Ablation studies highlight that:
- Future-view imagination yields a marked improvement over standard observation-based navigation.
- Where2Imagine provides an additional boost over uniform sampling, especially in escaping local minima and promoting structural exploration (Figures 5, 6, 7).
- Hierarchical memory substantially increases success rates and path efficiency and reduces input token count (avg. 20 keyframes for 500 steps).
Figure 7: Optimal sampling interval (T) for Where2Imagine maximizes navigation performance.
Figure 8: Trajectory comparisons illustrate local trapping when T is too small and missed semantics when T is too large.
Figure 9: Where2Imagine generates poses concentrated in navigable regions, outperforming uniform sampling in semantic density.
Analysis of Trajectories and Failure Modes
Successful navigation examples verify the efficacy of combined imagination and structured memory in multi-room, long-horizon tasks, while failure cases predominantly stem from NVS synthesis errors or ambiguous instances not properly marked in the simulator (Figure 10).
Figure 10: Top-down visualizations contrast success and failure cases, elucidating critical factors in VLM-driven object-goal navigation.
Implications and Future Directions
ImagineNav++ demonstrates that VLMs, empowered by sophisticated scene imagination and saliency-aware memory integration, can achieve robust mapless navigation in open-vocabulary settings without categorical retraining or explicit spatial mapping. The approach significantly reduces architectural complexity and computational cost while retaining zero-shot generalization. Its reliance on future-view imagination highlights the importance of perceptual diversity and synthetic data quality, pointing toward improvements in generative modeling. The memory design underscores the value of adaptive context compression for scalable robot deployment with advanced multimodal large models.

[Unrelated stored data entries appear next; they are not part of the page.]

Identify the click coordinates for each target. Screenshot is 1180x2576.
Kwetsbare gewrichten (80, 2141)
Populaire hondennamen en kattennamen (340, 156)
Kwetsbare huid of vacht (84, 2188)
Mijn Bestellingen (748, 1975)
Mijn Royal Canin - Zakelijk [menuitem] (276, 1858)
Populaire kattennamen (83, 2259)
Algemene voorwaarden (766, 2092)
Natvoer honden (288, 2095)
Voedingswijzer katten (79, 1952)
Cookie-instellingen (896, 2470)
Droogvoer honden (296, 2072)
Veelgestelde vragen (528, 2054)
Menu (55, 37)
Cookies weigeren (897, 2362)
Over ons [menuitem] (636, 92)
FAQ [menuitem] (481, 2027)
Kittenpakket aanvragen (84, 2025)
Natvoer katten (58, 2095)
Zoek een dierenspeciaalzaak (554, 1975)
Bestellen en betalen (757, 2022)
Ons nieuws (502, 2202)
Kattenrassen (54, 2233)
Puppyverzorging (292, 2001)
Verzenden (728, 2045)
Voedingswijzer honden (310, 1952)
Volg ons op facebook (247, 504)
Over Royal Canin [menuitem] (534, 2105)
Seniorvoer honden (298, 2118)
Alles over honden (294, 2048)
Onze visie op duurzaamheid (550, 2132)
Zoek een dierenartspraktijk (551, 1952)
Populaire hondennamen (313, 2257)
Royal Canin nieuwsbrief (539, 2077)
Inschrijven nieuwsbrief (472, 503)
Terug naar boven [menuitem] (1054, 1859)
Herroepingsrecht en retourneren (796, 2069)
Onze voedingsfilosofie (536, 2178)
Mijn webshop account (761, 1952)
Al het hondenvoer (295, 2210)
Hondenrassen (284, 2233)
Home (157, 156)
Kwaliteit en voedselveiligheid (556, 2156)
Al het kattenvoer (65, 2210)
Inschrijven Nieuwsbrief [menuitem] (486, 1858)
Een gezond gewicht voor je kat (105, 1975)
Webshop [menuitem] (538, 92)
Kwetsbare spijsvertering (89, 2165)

Practical implications include the potential for deployment in resource-constrained real-world environments, real-time adaptation, and lifelong learning capabilities. Theoretical implications extend to the design of embodied agents whose cognitive architecture reflects a hybrid of episodic memory and predictive simulation, opening avenues for multimodal reasoning and general-purpose decision-making.
Conclusion
ImagineNav++ robustly repurposes VLMs for embodied navigation via scene imagination, outperforming conventional pipelines and many map-based approaches in both open-vocabulary object and instance navigation tasks. By integrating learned human-inspired imagination, hierarchical memory compression, and prompt-based planning, it efficiently addresses spatial reasoning and long-term exploration challenges. Future work may expand multimodal goal specifications, reduce inference latency, and explore continual adaptation in a dynamic world, aligning the agent design with principles of scalable, general-purpose autonomy.